Did you aerate your wort at any time after pitching your yeast?

What temps during fermentation should I aim for? Normally I try to ferment around 68F with this yeast, but would 71-72 be better?

Thanks.

I didn't use LME (mashtun was VERY full) but I boiled the reserved sugars in water before adding. It's a lot of sugar, so don't forget to break it out into a few additions.

I added air using an aquarium pump before pitching and then again 24 hours after pitching.

The temp range on this yeast is 64-78. I let mine get to the higher end of the range early on and then let it drop down to about 70. There is so much going on in this beer that the belgian-yeast flavors aren't prominent. I would let it get above 70 to help it finish out.
 
@blizzard. I too was going to use my aquarium pump but was nervous about oxidation if I aerated again in the middle of fermentation.

For fermentation temp I would start this one out at 63-65F for the first couple of days and then raise it to 68F. It's generally a good idea to keep the temps low for the initial fermentation to avoid generating fusel alcohols and making a rocket fuel headache beer.

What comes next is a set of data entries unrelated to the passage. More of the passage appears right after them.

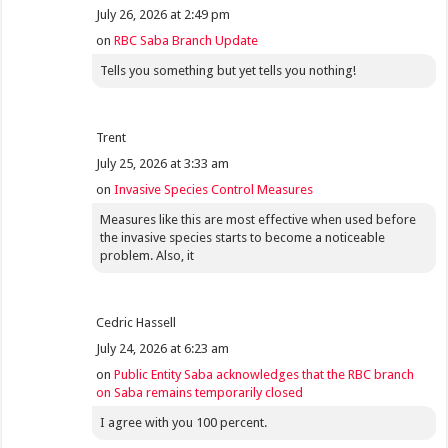
July 26, 2026 at 2:49 pm
on
RBC Saba Branch Update
Tells you something but yet tells you nothing!
Trent
July 25, 2026 at 3:33 am
on
Invasive Species Control Measures
Measures like this are most effective when used before
the invasive species starts to become a noticeable
problem. Also, it
Cedric Hassell
July 24, 2026 at 6:23 am
on
Public Entity Saba acknowledges that the RBC branch
on Saba remains temporarily closed
I agree with you 100 percent.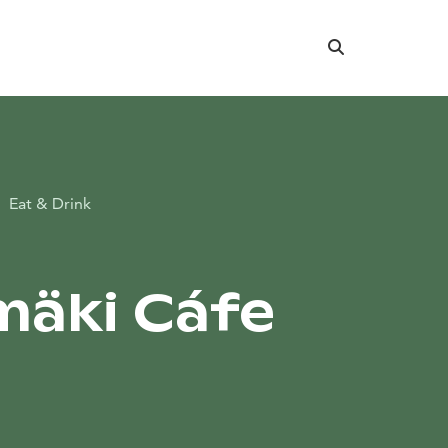
Search
Eat & Drink
äki Cáfe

On a side note, I would not personally use a yeast cake that just did the work of fermenting a Quad. That yeast has already had a large stress put on it from the previous fermentation and may not be healthy enough to do it again on an even bigger beer without generating some harsh alcohols. If I wanted to use a previous yeast cake I would use something that just fermented a beer around 1.050 or less and probably supplement that yeast with a starter of the Super High Gravity yeast. There is a good article on brewing high gravity beers in the latest Zymurgy suggesting that some have had good luck with the Wyeast 1272 strain and gotten up to 18 abv out of it.

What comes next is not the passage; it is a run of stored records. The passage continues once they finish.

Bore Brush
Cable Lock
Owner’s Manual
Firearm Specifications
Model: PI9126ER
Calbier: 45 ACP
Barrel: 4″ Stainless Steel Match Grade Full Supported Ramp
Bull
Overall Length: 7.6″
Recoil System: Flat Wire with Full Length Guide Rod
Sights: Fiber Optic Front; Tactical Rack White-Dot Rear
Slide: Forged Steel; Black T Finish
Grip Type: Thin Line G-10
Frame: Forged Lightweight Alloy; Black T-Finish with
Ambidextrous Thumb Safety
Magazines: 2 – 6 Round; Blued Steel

Good point about the temp (I don't want rocket fuel) and I didn't think about that quad yeast cake being damaged goods. What kind of off flavors will it produce if part of it is combined with a 3L starter of WLP099 or wyeast 4347?

Do you have a link to the zymurgy 1272 article? I wasn't able to find it.
 
With the stressed yeast you may just get some extra esters that may not hurt too much or you might end up with some soapy or phenolic character that could be unpleasant. With the addition of the fresh yeast you might be okay though, I'm not really sure how adding some fresh yeast to old yeast will affect the output of the old yeast.

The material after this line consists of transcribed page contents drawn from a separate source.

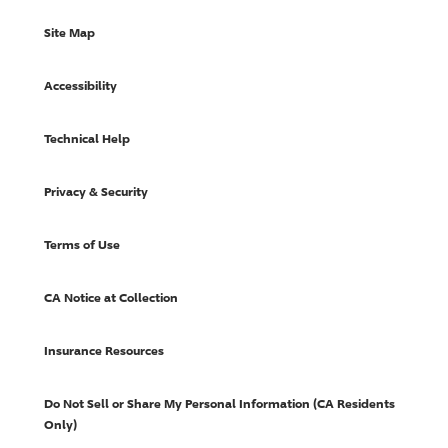
Site Map
Accessibility
Technical Help
Privacy & Security
Terms of Use
CA Notice at Collection
Insurance Resources
Do Not Sell or Share My Personal Information (CA Residents
Only)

I can't get you a direct link to the article since you have to log in to see the online publication, but the article starts on Page 17 titled Making Big Brews Like the Pros. The reference to the use of 1272 along with some other yeasts is on page 18 in the last paragraph. http://www.homebrewersassociation.org/pages/zymurgy/current-issue
 
@blizzard. I too was going to use my aquarium pump but was nervous about oxidation if I aerated again in the middle of fermentation.

Don't wait until the middle. A shot before pitching and then another one about a day later will help the yeast without producing off-flavors, but I wouldn't wait too long to re-aerate.
 
With the stressed yeast you may just get some extra esters that may not hurt too much or you might end up with some soapy or phenolic character that could be unpleasant. With the addition of the fresh yeast you might be okay though, I'm not really sure how adding some fresh yeast to old yeast will affect the output of the old yeast.

I can't get you a direct link to the article since you have to log in to see the online publication, but the article starts on Page 17 titled Making Big Brews Like the Pros. The reference to the use of 1272 along with some other yeasts is on page 18 in the last paragraph. http://www.homebrewersassociation.org/pages/zymurgy/current-issue

Which issue? I can't find the article
 
Which issue? I can't find the article

It is in the January/February 2013 issue, which is also happens to be the 7th annual gadget issue.